Ever since I was young, my father always told me that I needed my beauty sleep—either he would tell me that if I didn’t I would look like him and that was not beautiful or he would tell me that I would never look as beautiful as him. Either way he said it, I learned my lesson. Of course, if you talk to my mother she would say I still don’t have this whole sleeping thing down, but to each their own and everyone’s sleep cycles are different. Some people sleep lightly, some as heavily as the dead. Some sleep in short stints and others need much more time in bed. So what’s healthy?
The first point of interest is finding the right mattress and pillow(s) for you. Every body is different and needs a different kind of support. If you aren’t sure what is both good for your body and something you like, then I suggest going to a mattress store and asking for help. Not only are the staff knowledgeable, but they might suggest you try out a mattress you never would have thought to try before. As I have personally done this, I can assure you that it’s helpful to get an opinion from someone who actually knows what they’re talking about.
Next is a bedtime ritual. You may laugh and say that your bedtime ritual is to flop face first into the pillow whenever you’re tired, but this can actually be a very influential device: daily grooming—for women, taking off your makeup, brushing your hair, etc. may be the right routine for you. Many people read just before bed or watch TV. This is actually a don’t, as these sorts of activities can inspire you to stay up just a little bit longer—only one more chapter or one more episode. Instead, designate a set amount of time to read or watch TV in the evening and then follow up that activity with your nighttime routine. Even some relaxing stretching or yoga is a great pre-sleeping activity.
Third is environment. Lights, sounds (or lack thereof), and temperature can all affect your sleeping patterns. If it’s too hot or too cold it will take you longer to fall asleep. If there’s too much light then you may be woken up—likewise with sounds that are unusual or infrequent. A controlled environment will help you get the best rest for your body: a night-light (ambient light) or no lights is considered “the best”; for noise either ear plugs, a white noise maker or a fan are all good options.

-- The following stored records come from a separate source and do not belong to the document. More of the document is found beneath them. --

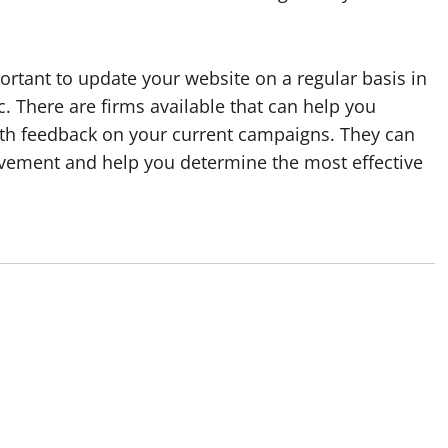
ortant to update your website on a regular basis in
c. There are firms available that can help you
th feedback on your current campaigns. They can
ovement and help you determine the most effective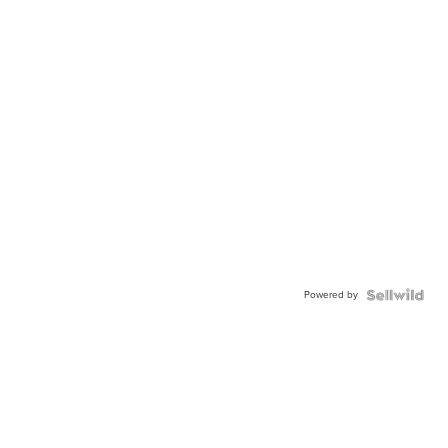
Powered by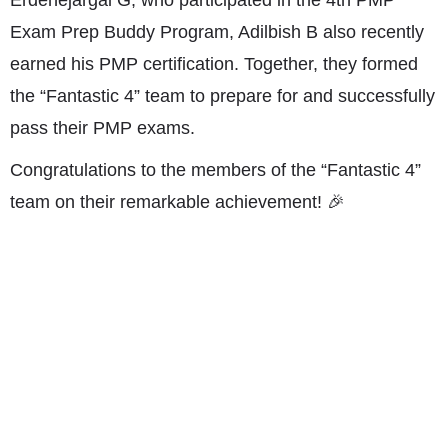
Exam Prep Buddy Program, Adilbish B also recently
earned his PMP certification. Together, they formed
the “Fantastic 4” team to prepare for and successfully
pass their PMP exams.
Congratulations to the members of the “Fantastic 4”
team on their remarkable achievement! 🎉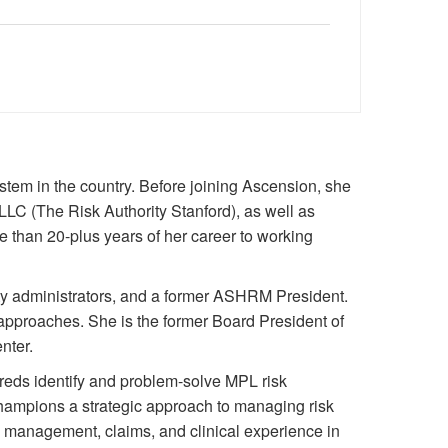
ystem in the country. Before joining Ascension, she
 LLC (The Risk Authority Stanford), as well as
e than 20-plus years of her career to working
arty administrators, and a former ASHRM President.
approaches. She is the former Board President of
nter.
ureds identify and problem-solve MPL risk
hampions a strategic approach to managing risk
k management, claims, and clinical experience in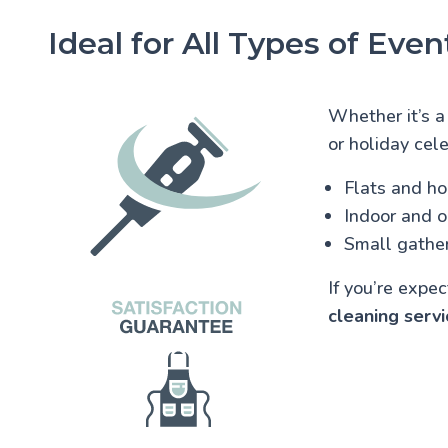
Ideal for All Types of Even
Whether it’s a
or holiday cele
Flats and h
Indoor and 
Small gather
If you’re expe
cleaning servi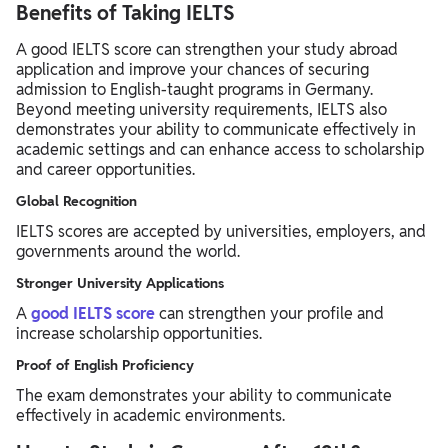
Benefits of Taking IELTS
A good IELTS score can strengthen your study abroad
application and improve your chances of securing
admission to English-taught programs in Germany.
Beyond meeting university requirements, IELTS also
demonstrates your ability to communicate effectively in
academic settings and can enhance access to scholarship
and career opportunities.
Global Recognition
IELTS scores are accepted by universities, employers, and
governments around the world.
Stronger University Applications
A
good IELTS score
can strengthen your profile and
increase scholarship opportunities.
Proof of English Proficiency
The exam demonstrates your ability to communicate
effectively in academic environments.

Something to keep in mind is that if you have onsets of insomnia, like I know I do, then you might need to get out of bed and go to a different room to find a “winding down” activity like reading that will help you to become tired and eventually fall asleep.
How much sleep should you have? We’ve all heard those numbers. 7 hours but not a wink more or less. 9 hours—anything over 9 will be too much. The truth is that there is no number there that’s more correct than the others. It all depends upon how you feel and what your lifestyle is like. The more exercise you get, for instance, the more likely you are to sleep through the night. So how do you know? When does it feel good to wake up? That’s your number. If you wish to lessen that number, there are ways such as setting a specific bed time and wake up time. Sleep is one of the most important functions of our body, so pay attention to how much you’re getting and when you’re getting it in order to stay healthy.